Browsing the Global Bookshelf
Bibliographic sources and methods for landscape architects.
By James L. Wescoat Jr., ASLA
Can you get into the best electronic libraries in the world, select
the publications most relevant for your project, and organize them
quickly? This question increasingly confronts every project landscape
architect and student of landscape architecture. Although practicing
landscape architects undertake thousands of web-based bibliographic
searches each year, they have few clear guides about how and where
to search. The skills involved are the same for the designer and
researcher, but with the exception of doctoral students who must
search comprehensively, designers face severe constraints on how
much time they can spend searching for and selecting promising material
and then reading and using it.
Why should you conduct a bibliographic search? If you do not search, your project
fails to benefit from information about the places, peoples, and
plants that you can find in previous publications. The rapid expansion
of internet library resources leaves fewer excuses for failing to
seek and use published resources in a systematic way. Older textual
bibliographies may still be useful, especially for publications
that do not have online electronic indexes (for example, for Landscape
Architecture magazine, see Ferguson, 1988; www.asla.org/lamag/magazineindex.html
and www.asla.org/lamag/archive.html; and the Avery Index of Architectural
Periodicals, by subscription at eureka.rlg.org).
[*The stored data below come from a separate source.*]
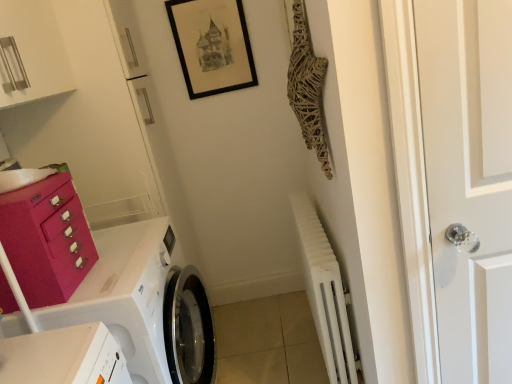 Describe the element at coordinates (144, 305) in the screenshot. I see `white glossy washing machine at lower left` at that location.

What do you see at coordinates (469, 180) in the screenshot?
I see `white glass door handle at right` at bounding box center [469, 180].

What do you see at coordinates (324, 292) in the screenshot? I see `white matte radiator at lower right` at bounding box center [324, 292].

Locate an element on the screen. The width and height of the screenshot is (512, 384). white glossy washing machine at lower left is located at coordinates (144, 305).

Is black matte picture frame at upper center turned away from matte pink drawer at left?

That's not correct — black matte picture frame at upper center is not looking away from matte pink drawer at left.

From a real-world perspective, who is located higher, black matte picture frame at upper center or matte pink drawer at left?

black matte picture frame at upper center.

From the image's perspective, would you say black matte picture frame at upper center is shown under matte pink drawer at left?

No, from the image's perspective, black matte picture frame at upper center is not below matte pink drawer at left.

In terms of height, does black matte picture frame at upper center look taller or shorter compared to matte pink drawer at left?

Clearly, black matte picture frame at upper center is taller compared to matte pink drawer at left.

From a real-world perspective, which is physically above, white glass door handle at right or black matte picture frame at upper center?

black matte picture frame at upper center is physically above.

Relative to black matte picture frame at upper center, is white glass door handle at right in front or behind?

In the image, white glass door handle at right appears in front of black matte picture frame at upper center.

You are a GUI agent. You are given a task and a screenshot of the screen. Output one action in this format:
    pyautogui.click(x=<x>, y=<y>)
    Task: Click on the door that is under the black matte picture frame at upper center (from a real-world perspective)
    The image size is (512, 384).
    Given the screenshot: What is the action you would take?
    pyautogui.click(x=469, y=180)

Are white glass door handle at right and black matte picture frame at upper center far apart?

Yes, white glass door handle at right is far from black matte picture frame at upper center.

Who is smaller, matte pink drawer at left or white glossy washing machine at lower left?

matte pink drawer at left.

Considering the relative sizes of matte pink drawer at left and white glossy washing machine at lower left in the image provided, is matte pink drawer at left wider than white glossy washing machine at lower left?

No.

How far apart are matte pink drawer at left and white glossy washing machine at lower left?

They are 8.83 inches apart.

Which object is more forward, matte pink drawer at left or white glossy washing machine at lower left?

matte pink drawer at left.

Between point (347, 349) and point (229, 64), which one is positioned behind?

The point (229, 64) is farther.

Considering the relative positions of white matte radiator at lower right and black matte picture frame at upper center in the image provided, is white matte radiator at lower right to the left of black matte picture frame at upper center from the viewer's perspective?

Incorrect, white matte radiator at lower right is not on the left side of black matte picture frame at upper center.

From the picture: Is white matte radiator at lower right spatially inside black matte picture frame at upper center, or outside of it?

white matte radiator at lower right is not enclosed by black matte picture frame at upper center.

Identify the location of radiator below the black matte picture frame at upper center (from the image's perspective). (324, 292).

Is white glass door handle at right next to matte pink drawer at left?

No, white glass door handle at right is not making contact with matte pink drawer at left.

Would you say white glass door handle at right is outside matte pink drawer at left?

Absolutely, white glass door handle at right is external to matte pink drawer at left.

Which is less distant, (x=499, y=197) or (x=97, y=253)?

Point (x=499, y=197) is closer to the camera than point (x=97, y=253).

Considering the positions of objects white glass door handle at right and matte pink drawer at left in the image provided, who is behind, white glass door handle at right or matte pink drawer at left?

matte pink drawer at left.

Looking at the image, does white matte radiator at lower right seem bigger or smaller compared to white glass door handle at right?

Clearly, white matte radiator at lower right is larger in size than white glass door handle at right.

Looking at this image, how many degrees apart are the facing directions of white matte radiator at lower right and white glass door handle at right?

The angular difference between white matte radiator at lower right and white glass door handle at right is 90.7 degrees.

From a real-world perspective, which object rests below the other?

white matte radiator at lower right, from a real-world perspective.

Does white glossy washing machine at lower left have a lesser width compared to white matte radiator at lower right?

No.

Is white glossy washing machine at lower left bigger than white matte radiator at lower right?

Yes.

From the image's perspective, would you say white glossy washing machine at lower left is shown under white matte radiator at lower right?

Yes, from the image's perspective, white glossy washing machine at lower left is beneath white matte radiator at lower right.

Find the location of a particular element. radiator located on the right of white glossy washing machine at lower left is located at coordinates (324, 292).

Locate an element on the screen. picture frame that appears behind the matte pink drawer at left is located at coordinates (212, 45).

Where is `door below the black matte picture frame at upper center (from the image's perspective)`? door below the black matte picture frame at upper center (from the image's perspective) is located at coordinates (469, 180).

From the image, which object appears to be nearer to white matte radiator at lower right, black matte picture frame at upper center or white glossy washing machine at lower left?

The object closer to white matte radiator at lower right is white glossy washing machine at lower left.

When comparing their distances from white glass door handle at right, does white glossy washing machine at lower left or matte pink drawer at left seem further?

Among the two, matte pink drawer at left is located further to white glass door handle at right.

Based on their spatial positions, is white glass door handle at right or white matte radiator at lower right closer to matte pink drawer at left?

white matte radiator at lower right lies closer to matte pink drawer at left than the other object.

From the image, which object appears to be farther from matte pink drawer at left, white glossy washing machine at lower left or white glass door handle at right?

white glass door handle at right is further to matte pink drawer at left.

Considering their positions, is white glossy washing machine at lower left positioned closer to black matte picture frame at upper center than white matte radiator at lower right?

white matte radiator at lower right.

Based on their spatial positions, is white glossy washing machine at lower left or matte pink drawer at left further from black matte picture frame at upper center?

Among the two, matte pink drawer at left is located further to black matte picture frame at upper center.

When comparing their distances from white glossy washing machine at lower left, does matte pink drawer at left or white matte radiator at lower right seem closer?

matte pink drawer at left lies closer to white glossy washing machine at lower left than the other object.

Which object lies further to the anchor point black matte picture frame at upper center, white matte radiator at lower right or white glossy washing machine at lower left?

white glossy washing machine at lower left is further to black matte picture frame at upper center.

Where is `door between black matte picture frame at upper center and white glossy washing machine at lower left in the up-down direction`? This screenshot has height=384, width=512. door between black matte picture frame at upper center and white glossy washing machine at lower left in the up-down direction is located at coordinates (469, 180).

The width and height of the screenshot is (512, 384). I want to click on radiator that lies between black matte picture frame at upper center and white glossy washing machine at lower left from top to bottom, so click(x=324, y=292).

Locate an element on the screen. The image size is (512, 384). drawer that lies between black matte picture frame at upper center and white glossy washing machine at lower left from top to bottom is located at coordinates (47, 239).

Find the location of a particular element. This screenshot has width=512, height=384. picture frame between matte pink drawer at left and white glass door handle at right is located at coordinates (212, 45).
Indexing is a problem in landscape architecture, compared with
engineering and environmental sciences, in part because project
reports are rarely copyrighted and distributed to research libraries
and because some projects are not reviewed in the journals indexed
by online databases. These practices must change if we are to take
advantage of the revolutions in library science and information
technology and learn from project experience and related research.